LA CHASSE D’ARLEQUIN ROI


Arlequin couronné, ayant achevé de croquer ses noisettes, sortit et fut remplacé par lui-même dans une autre posture : il battait un entrechat à six, la batte sous l’aisselle en se frottant les mains.

— Voici, reprit le montreur après avoir fait taire la musique, voici le grand roi Arlequin tantième du nom, qui éprouve un mouvement de consolation dans sa douleur parce qu’il a découvert le moyen de prendre la reine Argentine de Macédoine flagrante delicto, comme dirait M. le chancelier Séguier, avec M. le marquis de Scapin, qui lui fait les doux yeux depuis les cerises. Ce moyen est une grande chasse à courre dans la forêt de Brocéliande, sur la route de Rouen. Il appelle ses écuyers et ses veneurs auxquels il tient à peu près ce langage… Allez, la musique !

Ici, apparition d’un troisième Arlequin roi, jouant au bilboquet au milieu d’une meute de grands espagnols.

— Par Belzébuth ! mon drôle, grommela Gondrin, est-ce que tu prends le chaud mal ? Tout cela est folie et mène droit au gibet !

Mais la noble foule applaudissait et le petit roi battait des mains.

Le More darda un regard aigu vers le coin de la salle où M. de Mazarin et la belle comtesse de Pardaillan s’entretenaient.
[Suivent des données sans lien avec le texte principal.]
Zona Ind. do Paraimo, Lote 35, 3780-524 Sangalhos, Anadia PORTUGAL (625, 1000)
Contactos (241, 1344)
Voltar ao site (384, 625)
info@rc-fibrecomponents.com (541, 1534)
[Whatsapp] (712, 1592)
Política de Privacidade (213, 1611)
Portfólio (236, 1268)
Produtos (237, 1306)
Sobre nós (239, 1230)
On eût dit, en vérité, que c’était pour cette dernière, et pour elle seulement, qu’il jouait cette bizarre comédie.

— Voici, reprit-il encore, un coin de cette fameuse forêt de Brocéliande, à cinq lieues de Paris, sur le chemin de Normandie. Voyez, je vous prie, les beaux arbres couverts de fruits, de fleurs, de singes et de perroquets. La comtesse Colombine s’y promène toute seule, meilleure épouse qu’Artémise, puisqu’au lieu de boire son mari dans de l’eau sucrée, elle le tient au fond d’une boîte, le malheureux étant devenu fou pour avoir fait un trop gros héritage.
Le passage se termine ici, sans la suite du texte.